Breast Cancer Month may have ended in October, but not it’s message of educating everyone about disease and the importance of early detection. The Rev. Dr. Ruth Travis is “fighting” everyday to raise awareness about breast cancer. She was diagnosed on November 27, 2007 and credits mammography with saving her life.

   “I was diagnosed two days before my 62nd birthday,” she said. “I had taken a mammogram since I was 40 years of age. For 22 years, I had taken an annual mammogram. I will become 78 years old on November 29, 2023. I am glad to be alive!”

   The Centers for Disease Control (CDC) describes a mammogram as an X-ray picture of the breast. Doctors use a mammogram to look for early signs of breast cancer. According to the CDC, regular mammograms can find breast cancer early, sometimes up to three years before it can be felt.

   Dr. Travis’ many efforts surrounding breast cancer awareness include educating both men and women about the importance of early detection through self-breast examinations and mammograms. Her busy schedule also includes taking to the streets with her pink boxing gloves to hand out information about breast cancer to increase awareness and “knockout” myths about the disease. She also provides financial assistance to men and women who have breast cancer. 

   “Monetary donations are needed so I can continue to provide educational and financial support to breast cancer survivors,” she said. “Currently, I am working with a young lady [who was] diagnosed with metastatic breast cancer at age 35. She had to resign from her job due to severe pain in her leg.”

   She continued, “She was evicted from her apartment and now lives in a hotel with five of her six children. She said, ‘Miss Ruth when I got the diagnosis, I didn’t ask how long I had to live.’ I responded, ‘that was a great decision not to ask that question because you have a lifetime to live.’”

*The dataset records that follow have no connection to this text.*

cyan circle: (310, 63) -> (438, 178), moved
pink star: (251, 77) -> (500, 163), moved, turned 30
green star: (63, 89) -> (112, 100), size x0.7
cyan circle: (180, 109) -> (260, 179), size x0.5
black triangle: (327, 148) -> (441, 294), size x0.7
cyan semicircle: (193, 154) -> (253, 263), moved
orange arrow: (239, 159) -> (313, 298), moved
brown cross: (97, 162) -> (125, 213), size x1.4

   According to the American Cancer Society (ACS), in 2023, about 297,790 new cases of invasive breast cancer will be diagnosed in women and approximately 43,700 women will die from the disease. ACS also notes that Black women have the highest mortality rates. This is thought to be partially because about one in five Black women with breast cancer have triple-negative breast cancer more than any other racial/ethnic group.

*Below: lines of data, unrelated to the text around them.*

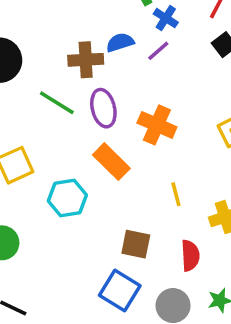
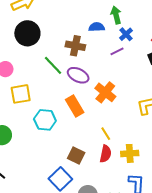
blue semicircle: (120, 42) -> (97, 27), moved
purple ellipse: (103, 108) -> (78, 75), turned -65
yellow line: (176, 194) -> (106, 134), turned -32
red semicircle: (190, 255) -> (106, 154), moved

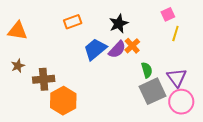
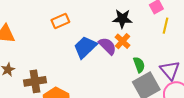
black star: (119, 24) -> (122, 19), moved, turned 30
purple semicircle: (117, 50) -> (107, 46), turned -84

   “Many Black women have what they think is a rash on their breast,” said Dr. Travis. “By the time they get to the doctor, they have stage three and stage four breast cancer. All women under the age of 40 should check their breasts each month to see if there are any changes. One way to remember to check is to examine your breasts on your birth date each month. The key is early detection.” 

   Dr. Travis is also seeking to open Ruth’s Pink House, which she says will be a beautiful pink home where women with breast cancer can come for a night or weekend of restoration and relaxation.

   “To date, donations to Ruth’s Pink House have provided educational and financial support to 64 breast cancer survivors,” she said. 

   Dr. Travis is the former Sr. Pastor of Ebenezer African American Methodist (A.M.E.) in South Baltimore, retiring from the position in 2017. However, she has not retired from the ministry, still preaching at services, conferences, and other speaking engagements. The former Physical Education teacher is a native of Augusta, Georgia and a member of Delta Sigma Theta Sorority. 

   Dr. Travis recommended those who have been recently diagnosed with breast cancer to read  “I’ve Been Diagnosed, Now What?: Courageously Fighting Cancer in the Face of Fear, Uncertainty and Doubt” by Katrece Nolan.

   “I also suggest those who have been diagnosed with breast cancer to create a theme for themselves. My personal motto is taken from the words of the singer, Jill Scott ‘living my life like it’s golden.’” 

   Her other suggestions include joining a support group such as The Journey Continues and a living environment that is peaceful, neat and clean. 

   “Also, understand your diagnosis is NOT a death sentence, but a license to live,” said Dr. Travis.